But destiny had other plans for her. Impressed that her future husband, South Hadley attorney Paul Boudreau, was so enthusiastic about the law, Scheibel decided to give it a try herself. She enrolled at Western New England College School of Law in nearby Springfield, Massachusetts. Although she was naturally reserved, she found herself drawn to criminal law and trial work. “For many years, friends of mine from high school or college couldn’t believe that I would become a trial lawyer,” Scheibel says. “It was interesting for me to see the transformation.”
She began her prosecutorial career at the Hampden district attorney’s office in Springfield in 1980 and moved to the Northwestern district attorney’s office in 1988. She made Massachusetts history five years later, when then-Governor William Weld tapped her boss, Judd Carhart, for a judgeship, and appointed Scheibel to succeed Carhart as DA. Scheibel, who had just turned thirty-eight, was sworn in at Mary E. Woolley Hall. She finished Carhart’s term, then ran as a Republican for the office—unopposed—in the next four elections.
“It was a combination of having done the work and being in the right place at the right time,” she says. “I started at the very bottom and worked my way up.”
As Northwestern district attorney, Scheibel had a jurisdiction of forty-seven Massachusetts cities and towns, a staff of about 100, a budget of almost $5 million—and two prime concerns: “First and foremost,” she says, “my priority was the prosecution of criminal cases in a way that was fair and respectful to all parties. The second priority was the commitment to education and outreach as a way of reducing and preventing crime.”
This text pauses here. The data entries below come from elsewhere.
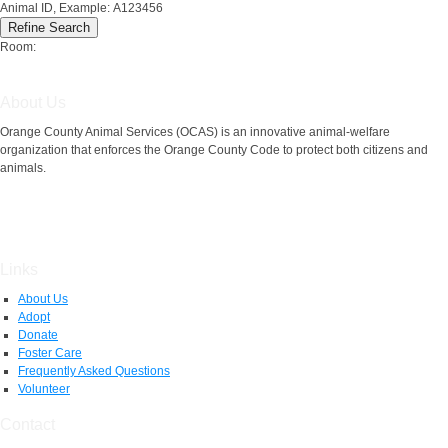
Animal ID, Example: A123456
Room:
About Us
Orange County Animal Services (OCAS) is an innovative animal-welfare
organization that enforces the Orange County Code to protect both citizens and
animals.
Links
About Us
Adopt
Donate
Foster Care
Frequently Asked Questions
Volunteer
Contact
Sometimes the two overlapped—as in 1993, when a local man named Sean Seabrooks stabbed to death his ex-girlfriend, Sherry Morton, and their eighteen-month-old son Cedric, sparking one of Scheibel’s earliest—and biggest—cases as DA. Not only did she succeed in convicting Seabrooks on two counts of first-degree murder (priority #1), but also she used the opportunity to tackle the problem of domestic violence both at home and abroad (priority #2). Notably, she traveled with Morton’s mother, Yoko Kato, to her native Japan, where they kick-started a national discussion about battering that led to the passage of Japan’s first anti-domestic-violence law.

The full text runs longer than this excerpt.